To address these potential concerns with participant behavior during studies, a growing number of techniques have been developed that help researchers identify and mitigate the influence of problematic procedures or participants. Such techniques include instructional manipulation checks (which verify that a participant is paying attention; [1819]), treatments which slow down survey presentation to encourage thoughtful responding [13,20], and procedures for screening for participants who have previously completed related studies [15]. Although these techniques may encourage participant attention, the extent to which they mitigate other potentially problematic behaviors such as searching for or providing privileged information about a study, answering falsely on survey measures, and conforming to demand characteristics (either intentionally or unintentionally) is not clear based on the current literature.

The focus of the present paper is to examine how frequently participants report engaging in potentially problematic responding behaviors and whether this frequency varies as a function of the population from which participants are drawn.

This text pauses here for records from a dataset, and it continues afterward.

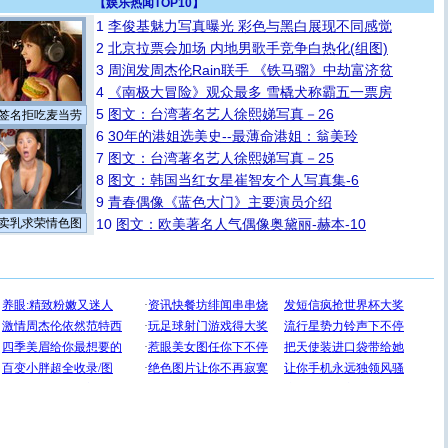
【
娱乐热闻TOP10
】
1
李俊基魅力写真曝光 彩色与黑白展现不同感觉
2
北京拉票会加场 内地男歌手竞争白热化(组图)
3
周润发周杰伦Rain联手 《铁马骝》中劫富济贫
4
《南极大冒险》观众最多 雪橇犬称霸五一票房
5
图文：台湾著名艺人徐熙娣写真－26
签名拒吃麦当劳
6
30年的港姐选美史--最薄命港姐：翁美玲
7
图文：台湾著名艺人徐熙娣写真－25
8
图文：韩国当红女星崔智友个人写真集-6
9
青春偶像《蓝色大门》主要演员介绍
卖乳求荣情色图
10
图文：欧美著名人气偶像奥黛丽-赫本-10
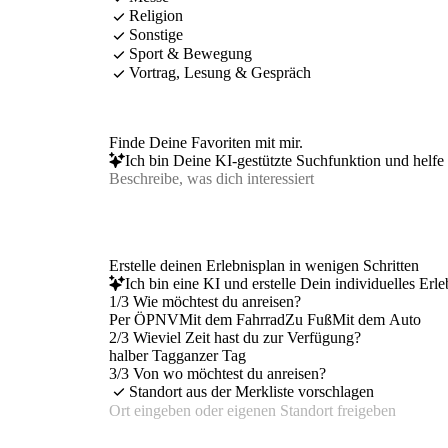
Religion
Sonstige
Sport & Bewegung
Vortrag, Lesung & Gespräch
Finde Deine Favoriten mit mir.
Ich bin Deine KI-gestützte Suchfunktion und helfe 
Erstelle deinen Erlebnisplan in wenigen Schritten
Ich bin eine KI und erstelle Dein individuelles Erl
1/3 Wie möchtest du anreisen?
Per ÖPNV
Mit dem Fahrrad
Zu Fuß
Mit dem Auto
2/3 Wieviel Zeit hast du zur Verfügung?
halber Tag
ganzer Tag
3/3 Von wo möchtest du anreisen?
Standort aus der Merkliste vorschlagen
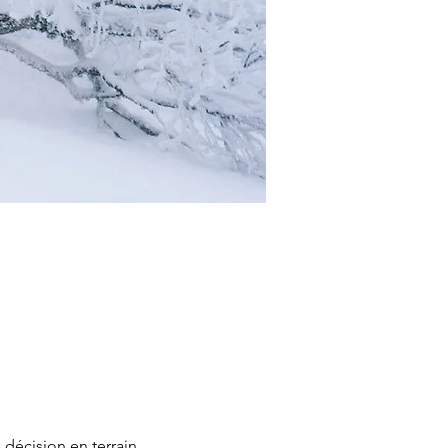
 décision en terrain 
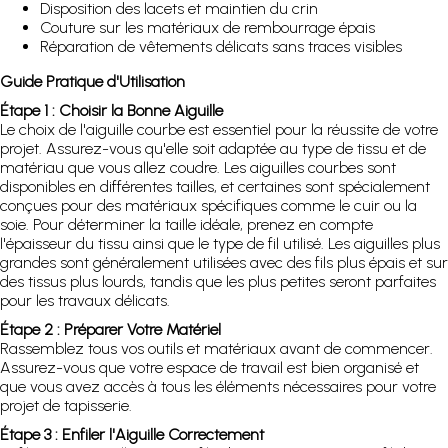
Disposition des lacets et maintien du crin
Couture sur les matériaux de rembourrage épais
Réparation de vêtements délicats sans traces visibles
Guide Pratique d'Utilisation
Étape 1 : Choisir la Bonne Aiguille
Le choix de l'aiguille courbe est essentiel pour la réussite de votre
projet. Assurez-vous qu'elle soit adaptée au type de tissu et de
matériau que vous allez coudre. Les aiguilles courbes sont
disponibles en différentes tailles, et certaines sont spécialement
conçues pour des matériaux spécifiques comme le cuir ou la
soie. Pour déterminer la taille idéale, prenez en compte
l'épaisseur du tissu ainsi que le type de fil utilisé. Les aiguilles plus
grandes sont généralement utilisées avec des fils plus épais et sur
des tissus plus lourds, tandis que les plus petites seront parfaites
pour les travaux délicats.
Étape 2 : Préparer Votre Matériel
Rassemblez tous vos outils et matériaux avant de commencer.
Assurez-vous que votre espace de travail est bien organisé et
que vous avez accès à tous les éléments nécessaires pour votre
projet de tapisserie.
Étape 3 : Enfiler l'Aiguille Correctement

We assume that many factors influence participants’ average behavior during psychology studies, including the safe-guards that researchers typically implement to control participants’ behavior and the effectiveness of such methods, which may vary as a function of the testing environment (e.g., laboratory or online). However, it is beyond the scope of the present paper to estimate which of these factors best explain participants’ engagement in problematic respondent behaviors. It is also beyond the scope of the current paper to estimate how engaging in such problematic respondent behaviors influences estimates of true effect sizes, although recent evidence suggests that at least some problematic behaviors which reduce the naïveté of subjects might reduce effect sizes (e.g., [21]). Here, we are interested only in estimating the extent to which participants from different samples report engaging in behaviors that have potentially problematic implications for data integrity.

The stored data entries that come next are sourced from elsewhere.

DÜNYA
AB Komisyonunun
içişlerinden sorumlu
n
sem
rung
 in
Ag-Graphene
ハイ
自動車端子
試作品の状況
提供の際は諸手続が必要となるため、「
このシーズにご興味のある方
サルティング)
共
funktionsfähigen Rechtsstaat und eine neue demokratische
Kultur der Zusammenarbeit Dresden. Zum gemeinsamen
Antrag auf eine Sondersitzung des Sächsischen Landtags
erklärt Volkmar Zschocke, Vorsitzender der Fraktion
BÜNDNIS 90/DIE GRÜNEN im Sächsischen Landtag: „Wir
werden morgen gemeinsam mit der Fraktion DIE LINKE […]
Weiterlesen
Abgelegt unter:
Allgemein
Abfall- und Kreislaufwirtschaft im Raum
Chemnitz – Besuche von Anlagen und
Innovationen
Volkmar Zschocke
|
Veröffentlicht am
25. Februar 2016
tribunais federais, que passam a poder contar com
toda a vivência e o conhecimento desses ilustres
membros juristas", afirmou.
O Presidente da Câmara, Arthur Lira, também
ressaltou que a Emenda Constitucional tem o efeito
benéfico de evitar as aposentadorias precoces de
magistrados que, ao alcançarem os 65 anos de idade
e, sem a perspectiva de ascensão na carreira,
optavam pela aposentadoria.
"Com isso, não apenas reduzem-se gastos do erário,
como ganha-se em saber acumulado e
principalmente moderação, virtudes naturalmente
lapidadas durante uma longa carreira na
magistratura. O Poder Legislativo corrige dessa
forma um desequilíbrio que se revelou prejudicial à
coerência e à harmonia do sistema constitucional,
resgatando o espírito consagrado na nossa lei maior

To investigate this, we adapted the study design of John, Loewenstein, & Prelec (2012) [22] in which they asked researchers to report their (and their colleagues’) engagement in a set of questionable research practices. In the present studies, we compared how frequently participants from an MTurk sample, a campus sample, and a community sample reported engaging in potentially problematic respondent behaviors while completing studies. We examined whether MTurk participants engaged in potentially problematic respondent behaviors with greater frequency than participants from more traditional laboratory-based samples, and whether behavior among participants from more traditional samples is uniform across different laboratory-based sample types (e.g., campus, community).

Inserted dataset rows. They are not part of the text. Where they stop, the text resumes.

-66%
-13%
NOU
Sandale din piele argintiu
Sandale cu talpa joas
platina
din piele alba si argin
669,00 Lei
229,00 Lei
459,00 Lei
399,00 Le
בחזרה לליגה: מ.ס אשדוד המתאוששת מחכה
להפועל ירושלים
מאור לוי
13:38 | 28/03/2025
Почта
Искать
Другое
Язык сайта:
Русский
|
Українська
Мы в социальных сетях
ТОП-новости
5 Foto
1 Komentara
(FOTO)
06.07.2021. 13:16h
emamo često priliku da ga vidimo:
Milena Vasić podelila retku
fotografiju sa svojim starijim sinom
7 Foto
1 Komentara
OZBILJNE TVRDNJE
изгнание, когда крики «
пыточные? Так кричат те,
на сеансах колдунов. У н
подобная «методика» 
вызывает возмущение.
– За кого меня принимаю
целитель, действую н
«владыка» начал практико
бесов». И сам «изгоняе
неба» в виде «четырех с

We also examined whether engagement in such potentially problematic behaviors was related to factors which have previously been demonstrated to be associated with differential participant engagement. Of particular interest was the extent to which participants’ beliefs that survey measures represent meaningful psychological phenomena, participants’ frequency of completing studies, and participants’ reliance on study compensation for their primary source of income could predict engagement in potentially problematic respondent behaviors. Previous work has demonstrated that participants with more positive attitudes towards the experiment and experimenter are more likely to adhere to demand characteristics [23] and that engaging with the scientific goals of a study predicts task persistence [24], indicating that the extent to which participants feel as though their participation is important may be a factor which influences their behavior during studies. We hypothesized that participants who do not think that survey measures represent meaningful psychological phenomena might engage more frequently in potentially problematic respondent behaviors while completing studies. Furthermore, research indicates that more prolific participants are less distracted and more involved with research than less prolific participants [15]; thus, we hypothesized that participants who complete more studies would engage less frequently in potentially problematic respondent behaviors. Finally, though previous work has found no effect of compensation levels on data quality [25,26], whether using compensation from studies as one’s primary form of income affects engagement in potentially problematic respondent behaviors is as of yet unclear. Though some work suggests that India-based MTurk participants, who are twice as likely to use MTurk as their primary form of income as American-based MTurk participants [27], provide lower quality data than American-based participants [26], the impact of using compensation as one’s primary form of income among American-based participants, as used here, has yet to be explored. Thus, we explored the effect of using compensation from studies as one’s primary form of income on engagement in potentially problematic respondent behaviors.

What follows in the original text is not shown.